6/10
Minor but thoughtful High Noon wannabe for Fred MacMurray
1 September 2008
A sort of modest High Noon imitation which shows how even a fairly routine western back then could have some interesting things on its mind. Fred MacMurray is the new marshal of a town, and the witness to the killing of the previous one during a bank robbery, which means he's front and center in terms of responsibility for the impending hanging of the kid who did it, a local boy gone bad (Robert Vaughan). His High Noon moment comes when the whole town starts to get a liberal conscience about the kid's lack of proper upbringing, and starts to want to let him go, while only MacMurray stands up for hardcore law and order values.

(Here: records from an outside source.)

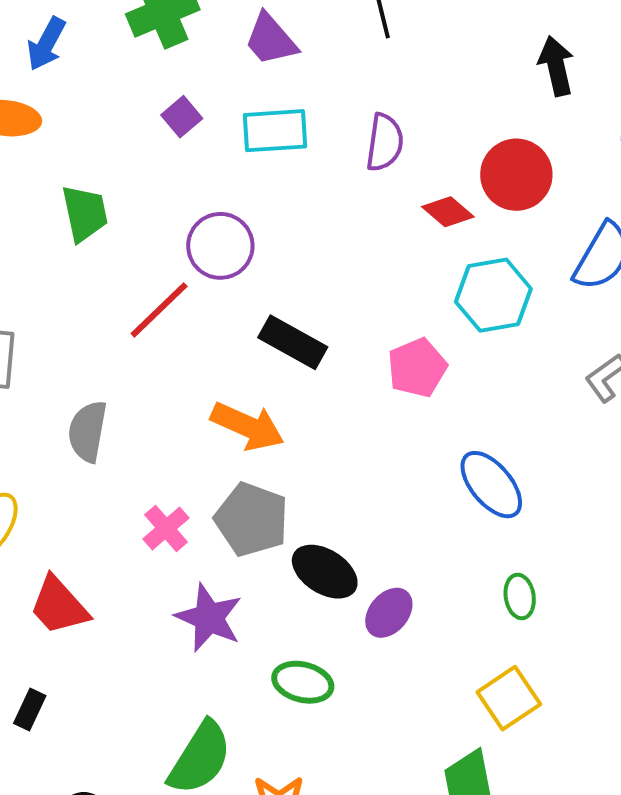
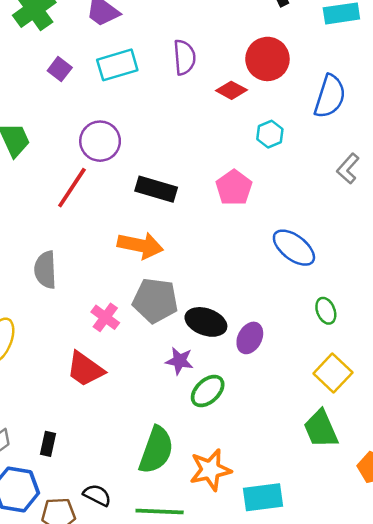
cyan hexagon: (493, 295) -> (270, 134), size x0.6
red trapezoid: (59, 606) -> (85, 369), moved
purple star: (209, 618) -> (179, 361), moved, size x0.7
green ellipse: (303, 682) -> (208, 391), turned -44

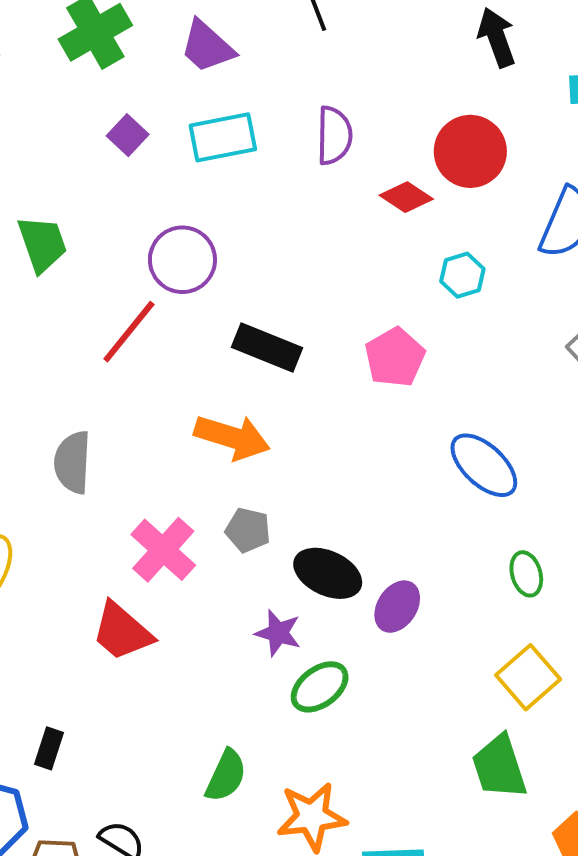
gray pentagon: (155, 301) -> (248, 530), size x0.6
pink cross: (105, 317) -> (163, 550), size x1.4
green semicircle: (156, 450) -> (226, 776), size x0.7

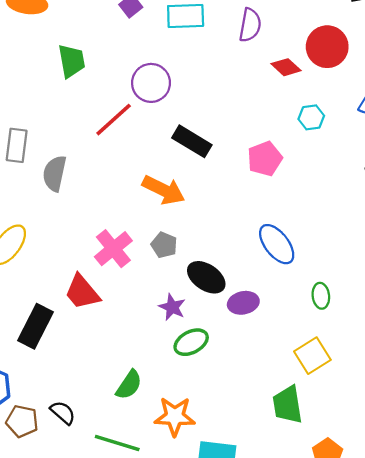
gray semicircle: (72, 462) -> (55, 173), moved
blue ellipse: (484, 465) -> (277, 244), moved
purple ellipse: (397, 607) -> (243, 303), turned 36
black rectangle: (49, 748) -> (35, 326), moved, size x1.8

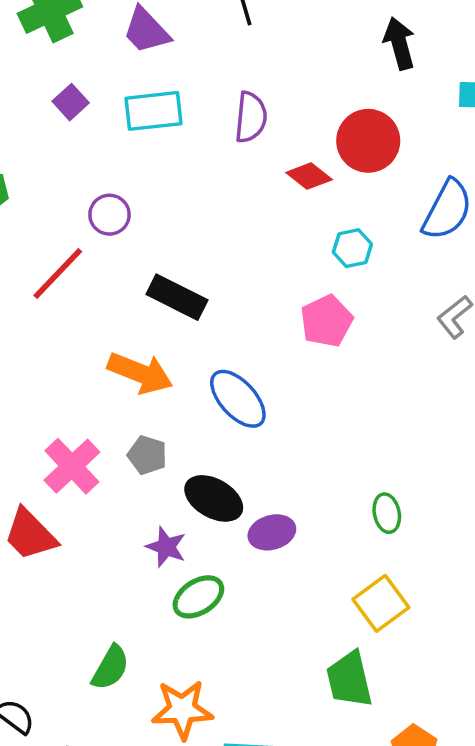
purple circle: (151, 83) -> (110, 215), size x0.7
pink pentagon: (265, 159) -> (326, 321), moved
blue ellipse: (277, 244) -> (238, 399), moved

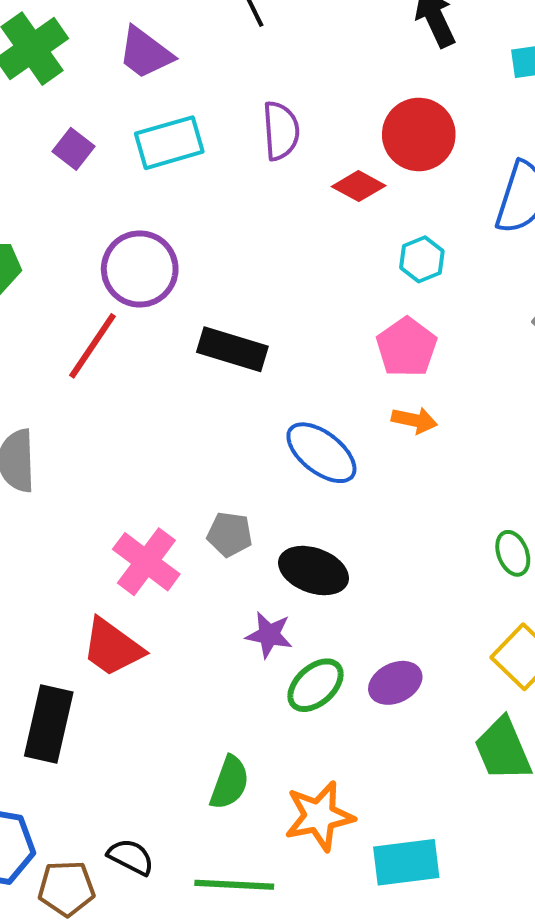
purple circle: (110, 215) -> (140, 269), size x1.6
orange arrow: (140, 373) -> (414, 420), moved, size x0.6
purple ellipse: (272, 532) -> (395, 683), moved

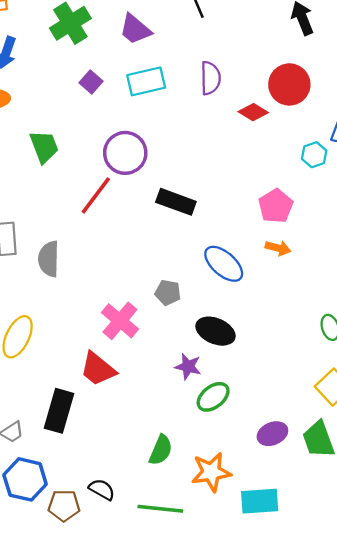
cyan hexagon: (422, 259) -> (314, 155), moved
gray pentagon: (230, 534) -> (168, 293), moved
purple ellipse: (395, 683) -> (272, 434), moved

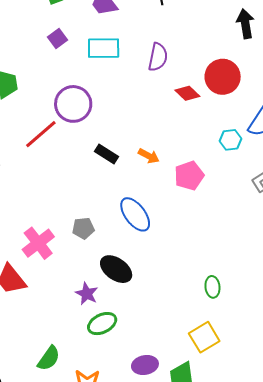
black rectangle: (176, 202) -> (107, 154), size x0.7
orange arrow: (278, 248) -> (149, 156), moved
gray pentagon: (168, 293) -> (83, 228), turned -30

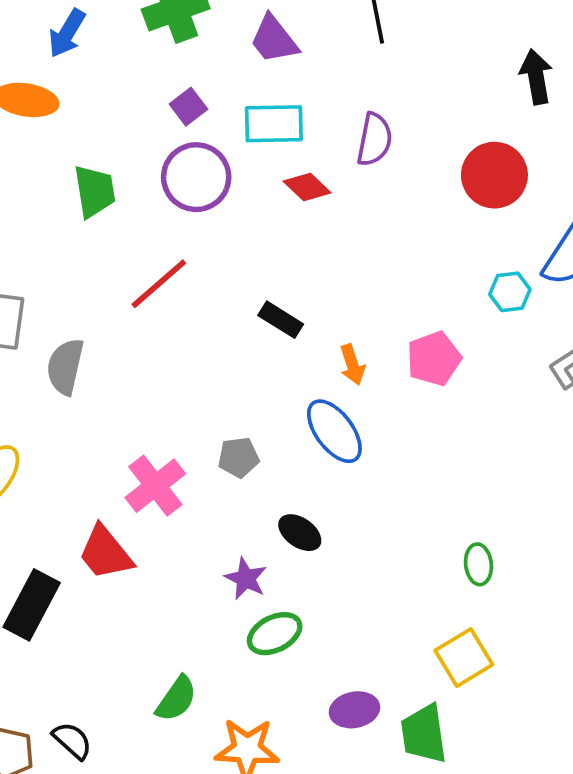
red diamond: (187, 93) -> (307, 187), moved
purple circle: (73, 104) -> (196, 177), moved
orange arrow: (149, 156) -> (352, 365), moved, turned 45
black ellipse: (116, 269) -> (300, 533), size x0.7

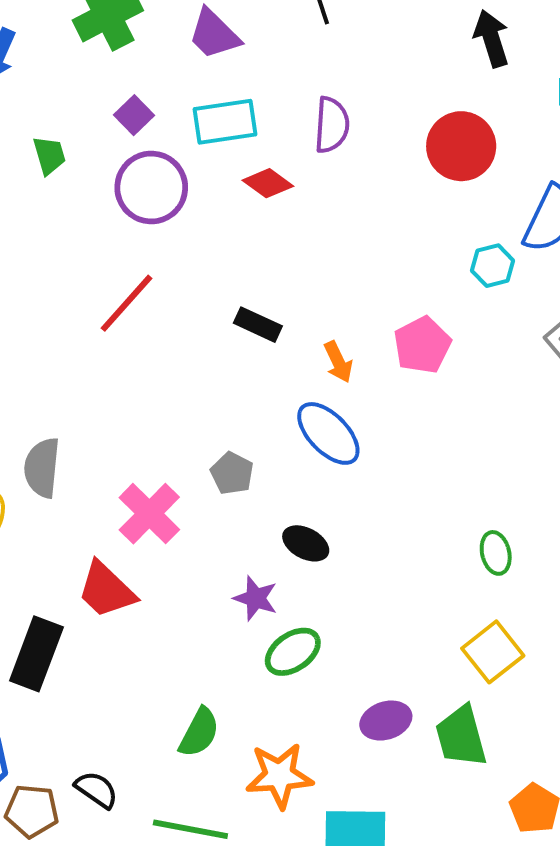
green trapezoid: (95, 191) -> (49, 155), moved, size x0.7
gray semicircle: (65, 367) -> (42, 468), moved
gray pentagon: (238, 457) -> (232, 473), turned -30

If the politics of the film are as anachronistic as the tidiness of the supposed western town (which feels like a soporific 50s sitcom suburb as much as it does anything on the prairie), the clash of 50s juvenile delinquent-movie progressive attitudes and a Dirty Harry/Reaganesque law and order type is strikingly ahead of its time. Or maybe, like High Noon, it's making a blacklist/McCarthyism parallel, except here it's justifying following the law (ie, naming names) to a T even when it makes you unpopular with those who would cut the bad guys some slack. Anyway, Nathan Juran is no poetic western stylist, and Fred MacMurray is stalwart but not as intensely compelling as, say, Randolph Scott, but it's an interesting little movie nonetheless.